Maximally probable tree topologies with $r$-furcation

TL;DR

This paper identifies the most probable rooted $r$-furcating tree topologies using a connection with Huffman trees, generalizing previous results for bifurcating trees and proposing a new conjecture.

Contribution

It introduces a novel characterization of maximally probable $r$-furcating unlabeled topologies, extending known results and providing a new proof approach.

Findings

Characterization of the unique maximally probable $r$-furcating topology

Generalization of Harding--Hammersley--Grimmett result

A conjecture for simultaneous branching events in labeled histories

Abstract

For a specific rooted labeled tree topology, a labeled history is a sequence of branchings that give rise to that labeled topology as it unfolds over time.
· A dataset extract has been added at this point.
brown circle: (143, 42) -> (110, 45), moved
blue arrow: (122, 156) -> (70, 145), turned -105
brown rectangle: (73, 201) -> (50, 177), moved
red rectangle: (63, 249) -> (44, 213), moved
Here, for $r$-furcating trees, we use a connection with Huffman trees from information theory to identify maximally probable rooted trees -- unlabeled $r$-furcating topologies whose labelings each have a number of labeled histories greater than or equal to those of all other labeled topologies. Our characterization of the unique maximally probable $r$-furcating unlabeled topology generalizes the Harding--Hammersley--Grimmett result identifying the maximally probable bifurcating unlabeled topology, and it provides a new proof for that result. We present a conjecture for the maximally probable $r$-furcating unlabeled topology if labeled histories are tabulated allowing for simultaneous branching events across multiple internal nodes of a tree.